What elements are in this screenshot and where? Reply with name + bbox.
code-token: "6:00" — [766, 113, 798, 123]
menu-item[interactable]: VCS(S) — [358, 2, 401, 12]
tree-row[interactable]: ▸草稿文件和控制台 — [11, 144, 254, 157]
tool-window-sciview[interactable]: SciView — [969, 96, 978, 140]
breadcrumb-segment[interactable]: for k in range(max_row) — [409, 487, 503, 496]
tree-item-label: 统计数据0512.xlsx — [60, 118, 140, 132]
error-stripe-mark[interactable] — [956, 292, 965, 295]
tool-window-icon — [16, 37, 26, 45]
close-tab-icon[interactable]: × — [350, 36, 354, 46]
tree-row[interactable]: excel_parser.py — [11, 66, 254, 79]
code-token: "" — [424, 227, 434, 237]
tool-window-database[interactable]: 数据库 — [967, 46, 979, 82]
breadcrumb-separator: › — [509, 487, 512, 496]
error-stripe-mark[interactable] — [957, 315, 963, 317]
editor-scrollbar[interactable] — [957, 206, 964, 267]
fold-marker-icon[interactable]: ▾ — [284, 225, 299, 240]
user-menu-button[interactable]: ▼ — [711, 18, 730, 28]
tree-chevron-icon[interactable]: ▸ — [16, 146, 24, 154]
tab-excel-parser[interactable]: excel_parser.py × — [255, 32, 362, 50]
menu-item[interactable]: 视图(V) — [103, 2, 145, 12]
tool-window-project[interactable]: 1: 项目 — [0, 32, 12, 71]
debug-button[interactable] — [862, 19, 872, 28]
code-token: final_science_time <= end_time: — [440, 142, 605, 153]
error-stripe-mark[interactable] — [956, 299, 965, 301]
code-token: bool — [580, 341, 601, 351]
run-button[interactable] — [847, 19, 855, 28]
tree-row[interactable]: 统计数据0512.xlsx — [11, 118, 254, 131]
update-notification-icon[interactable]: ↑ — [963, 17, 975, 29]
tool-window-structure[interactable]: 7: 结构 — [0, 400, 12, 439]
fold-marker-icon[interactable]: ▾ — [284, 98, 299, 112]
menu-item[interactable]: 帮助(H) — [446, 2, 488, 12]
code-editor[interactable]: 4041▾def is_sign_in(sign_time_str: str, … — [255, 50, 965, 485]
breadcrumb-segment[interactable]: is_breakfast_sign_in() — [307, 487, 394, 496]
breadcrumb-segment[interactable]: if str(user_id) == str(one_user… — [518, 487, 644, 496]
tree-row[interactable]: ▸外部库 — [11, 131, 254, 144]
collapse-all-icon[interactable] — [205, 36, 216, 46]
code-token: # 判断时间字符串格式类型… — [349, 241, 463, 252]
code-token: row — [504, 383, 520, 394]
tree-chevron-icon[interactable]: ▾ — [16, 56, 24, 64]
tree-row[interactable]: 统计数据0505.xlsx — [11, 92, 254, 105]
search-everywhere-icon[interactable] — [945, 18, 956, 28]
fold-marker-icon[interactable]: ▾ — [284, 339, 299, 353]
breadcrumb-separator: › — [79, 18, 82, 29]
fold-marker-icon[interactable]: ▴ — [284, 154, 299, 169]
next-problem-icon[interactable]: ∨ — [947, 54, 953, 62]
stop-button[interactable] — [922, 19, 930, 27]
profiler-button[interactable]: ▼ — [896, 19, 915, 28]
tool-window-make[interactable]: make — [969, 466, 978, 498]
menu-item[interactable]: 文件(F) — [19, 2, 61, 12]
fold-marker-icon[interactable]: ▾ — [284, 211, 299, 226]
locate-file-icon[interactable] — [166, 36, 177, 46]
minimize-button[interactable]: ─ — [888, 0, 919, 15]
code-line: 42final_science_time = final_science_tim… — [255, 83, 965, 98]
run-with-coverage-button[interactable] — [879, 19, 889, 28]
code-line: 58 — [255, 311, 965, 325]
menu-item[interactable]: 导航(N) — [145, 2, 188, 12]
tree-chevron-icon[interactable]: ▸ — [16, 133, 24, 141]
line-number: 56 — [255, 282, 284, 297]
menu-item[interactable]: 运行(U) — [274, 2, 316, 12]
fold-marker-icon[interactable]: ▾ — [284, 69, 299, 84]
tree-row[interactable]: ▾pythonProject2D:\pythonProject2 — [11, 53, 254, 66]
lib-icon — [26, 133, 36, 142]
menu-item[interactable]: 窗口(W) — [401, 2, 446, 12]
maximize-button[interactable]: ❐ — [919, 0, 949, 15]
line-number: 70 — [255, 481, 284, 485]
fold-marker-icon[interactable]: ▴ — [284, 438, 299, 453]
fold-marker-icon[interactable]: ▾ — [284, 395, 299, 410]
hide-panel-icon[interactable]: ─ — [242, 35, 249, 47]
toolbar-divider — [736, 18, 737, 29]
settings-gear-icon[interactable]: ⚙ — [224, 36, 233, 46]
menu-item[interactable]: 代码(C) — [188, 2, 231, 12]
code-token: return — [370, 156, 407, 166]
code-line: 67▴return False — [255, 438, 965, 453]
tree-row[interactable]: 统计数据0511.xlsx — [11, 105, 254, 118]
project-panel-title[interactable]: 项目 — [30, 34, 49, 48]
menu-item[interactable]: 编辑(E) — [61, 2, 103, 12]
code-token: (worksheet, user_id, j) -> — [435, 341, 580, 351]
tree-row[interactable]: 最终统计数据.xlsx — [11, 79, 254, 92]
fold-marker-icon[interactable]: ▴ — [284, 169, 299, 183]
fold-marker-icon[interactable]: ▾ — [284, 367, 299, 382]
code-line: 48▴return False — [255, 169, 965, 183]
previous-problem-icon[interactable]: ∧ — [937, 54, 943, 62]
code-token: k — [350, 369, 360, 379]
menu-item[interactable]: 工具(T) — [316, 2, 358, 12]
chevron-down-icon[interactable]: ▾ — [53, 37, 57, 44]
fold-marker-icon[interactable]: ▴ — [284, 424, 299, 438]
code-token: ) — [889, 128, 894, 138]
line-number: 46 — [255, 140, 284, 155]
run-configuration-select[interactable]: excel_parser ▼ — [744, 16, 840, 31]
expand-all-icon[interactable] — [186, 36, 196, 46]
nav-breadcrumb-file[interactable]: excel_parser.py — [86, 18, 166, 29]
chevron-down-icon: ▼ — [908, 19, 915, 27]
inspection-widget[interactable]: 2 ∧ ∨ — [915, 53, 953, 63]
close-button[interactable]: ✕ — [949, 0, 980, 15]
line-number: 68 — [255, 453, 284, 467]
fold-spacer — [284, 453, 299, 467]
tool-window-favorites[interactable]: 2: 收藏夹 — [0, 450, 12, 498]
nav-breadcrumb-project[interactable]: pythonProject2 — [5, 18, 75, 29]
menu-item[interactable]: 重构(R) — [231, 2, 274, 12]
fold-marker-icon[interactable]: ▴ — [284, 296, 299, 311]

● Task statement
Your answer must be every line from the entries that contains the string "stripe", copied as it stands.

● Solution to the exercise
error-stripe-mark[interactable] — [956, 292, 965, 295]
error-stripe-mark[interactable] — [957, 315, 963, 317]
error-stripe-mark[interactable] — [956, 299, 965, 301]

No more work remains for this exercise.